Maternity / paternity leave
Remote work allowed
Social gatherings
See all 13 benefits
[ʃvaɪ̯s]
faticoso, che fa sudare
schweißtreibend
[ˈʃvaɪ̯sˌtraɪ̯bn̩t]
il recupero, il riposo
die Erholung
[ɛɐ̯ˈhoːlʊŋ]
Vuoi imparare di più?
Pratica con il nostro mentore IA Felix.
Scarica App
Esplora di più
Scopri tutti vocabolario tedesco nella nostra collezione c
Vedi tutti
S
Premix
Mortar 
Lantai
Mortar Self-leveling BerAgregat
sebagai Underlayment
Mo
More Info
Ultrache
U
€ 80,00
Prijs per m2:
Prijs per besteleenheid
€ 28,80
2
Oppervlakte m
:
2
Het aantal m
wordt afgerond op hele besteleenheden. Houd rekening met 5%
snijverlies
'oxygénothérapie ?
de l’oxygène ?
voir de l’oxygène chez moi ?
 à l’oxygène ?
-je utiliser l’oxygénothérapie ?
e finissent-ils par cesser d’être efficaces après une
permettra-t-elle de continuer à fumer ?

• • •

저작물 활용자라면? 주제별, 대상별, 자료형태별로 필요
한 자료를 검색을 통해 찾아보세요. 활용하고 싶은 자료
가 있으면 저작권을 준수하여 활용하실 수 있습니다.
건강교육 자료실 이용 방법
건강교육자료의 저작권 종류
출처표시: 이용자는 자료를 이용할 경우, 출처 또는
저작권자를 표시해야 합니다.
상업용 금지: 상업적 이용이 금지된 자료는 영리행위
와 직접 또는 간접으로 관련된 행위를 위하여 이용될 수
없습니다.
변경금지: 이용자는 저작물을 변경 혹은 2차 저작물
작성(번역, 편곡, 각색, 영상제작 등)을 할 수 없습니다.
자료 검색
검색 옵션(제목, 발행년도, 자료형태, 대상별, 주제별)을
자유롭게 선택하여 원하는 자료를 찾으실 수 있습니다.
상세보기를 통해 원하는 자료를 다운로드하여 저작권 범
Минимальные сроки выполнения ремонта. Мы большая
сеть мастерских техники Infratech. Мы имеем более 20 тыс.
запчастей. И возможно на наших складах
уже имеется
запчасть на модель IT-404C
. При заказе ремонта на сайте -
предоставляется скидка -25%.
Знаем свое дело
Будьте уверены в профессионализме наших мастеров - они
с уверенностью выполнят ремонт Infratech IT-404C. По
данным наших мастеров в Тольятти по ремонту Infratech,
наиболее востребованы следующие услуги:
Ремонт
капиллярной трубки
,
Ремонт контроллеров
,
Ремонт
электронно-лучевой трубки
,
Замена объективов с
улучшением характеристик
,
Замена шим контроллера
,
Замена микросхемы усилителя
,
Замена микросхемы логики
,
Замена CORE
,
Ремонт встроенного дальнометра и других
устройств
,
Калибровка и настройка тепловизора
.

• • •

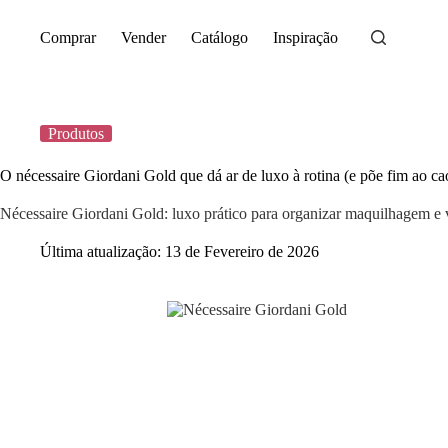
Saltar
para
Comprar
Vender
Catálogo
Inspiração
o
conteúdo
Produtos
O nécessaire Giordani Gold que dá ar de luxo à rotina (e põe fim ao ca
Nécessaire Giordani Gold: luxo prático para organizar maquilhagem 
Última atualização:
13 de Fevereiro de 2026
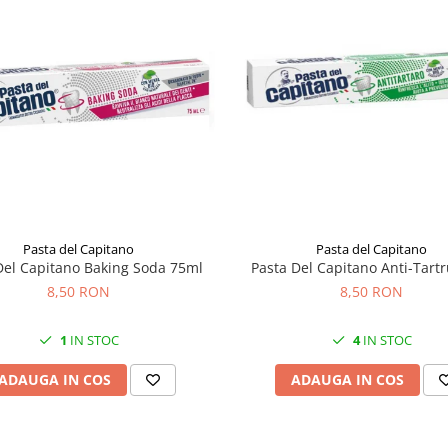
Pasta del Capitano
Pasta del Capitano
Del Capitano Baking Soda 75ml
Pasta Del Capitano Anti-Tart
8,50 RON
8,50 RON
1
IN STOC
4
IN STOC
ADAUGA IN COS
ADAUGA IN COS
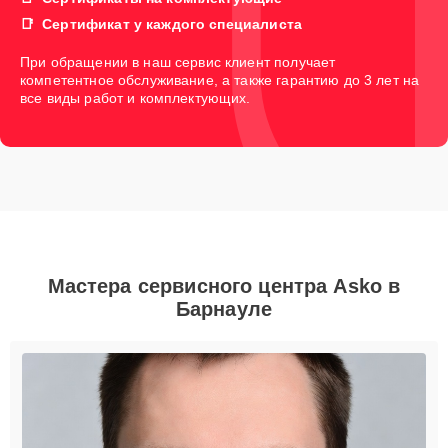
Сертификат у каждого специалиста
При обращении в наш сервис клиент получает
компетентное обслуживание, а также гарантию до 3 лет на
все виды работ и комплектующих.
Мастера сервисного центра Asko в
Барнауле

• • •

■ EXERCISE OBJECTIVE: Among the records above, a stretch begins at the line containing "Maternity / paternity leave" and ends at the line containing "Esplora di più". Restate that stretch word for word, and nothing else.

■ OUTPUT FOR THIS TASK:
Maternity / paternity leave
Remote work allowed
Social gatherings
See all 13 benefits
[ʃvaɪ̯s]
faticoso, che fa sudare
schweißtreibend
[ˈʃvaɪ̯sˌtraɪ̯bn̩t]
il recupero, il riposo
die Erholung
[ɛɐ̯ˈhoːlʊŋ]
Vuoi imparare di più?
Pratica con il nostro mentore IA Felix.
Scarica App
Esplora di più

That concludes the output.